WHAT THIS TASK INVOLVES » The records that follow are to be repeated exactly, with no pictures carried over.

Data extracted from a collection
════
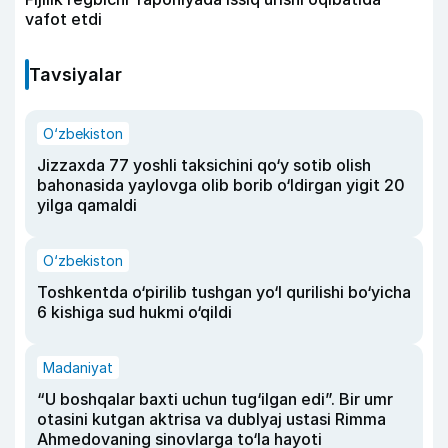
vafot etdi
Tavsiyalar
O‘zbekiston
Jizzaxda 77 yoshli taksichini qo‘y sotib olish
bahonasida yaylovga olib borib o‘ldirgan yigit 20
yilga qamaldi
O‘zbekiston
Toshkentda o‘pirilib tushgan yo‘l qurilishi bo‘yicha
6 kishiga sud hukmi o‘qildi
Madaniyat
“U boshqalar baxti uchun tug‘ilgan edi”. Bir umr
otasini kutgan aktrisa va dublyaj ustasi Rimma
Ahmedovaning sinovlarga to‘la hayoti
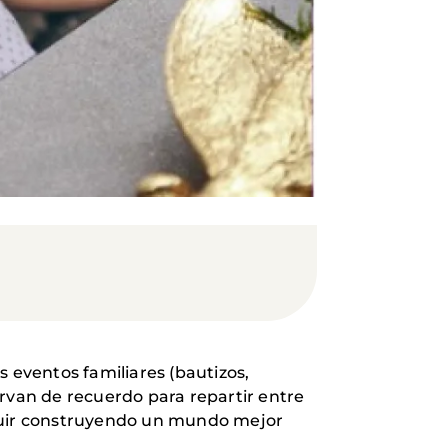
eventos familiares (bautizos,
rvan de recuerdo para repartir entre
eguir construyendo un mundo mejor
════
YOUR SOLUTION »
vafot etdi
Tavsiyalar
O‘zbekiston
Jizzaxda 77 yoshli taksichini qo‘y sotib olish
bahonasida yaylovga olib borib o‘ldirgan yigit 20
yilga qamaldi
O‘zbekiston
Toshkentda o‘pirilib tushgan yo‘l qurilishi bo‘yicha
6 kishiga sud hukmi o‘qildi
Madaniyat
“U boshqalar baxti uchun tug‘ilgan edi”. Bir umr
otasini kutgan aktrisa va dublyaj ustasi Rimma
Ahmedovaning sinovlarga to‘la hayoti
eventos familiares (bautizos,
rvan de recuerdo para repartir entre
eguir construyendo un mundo mejor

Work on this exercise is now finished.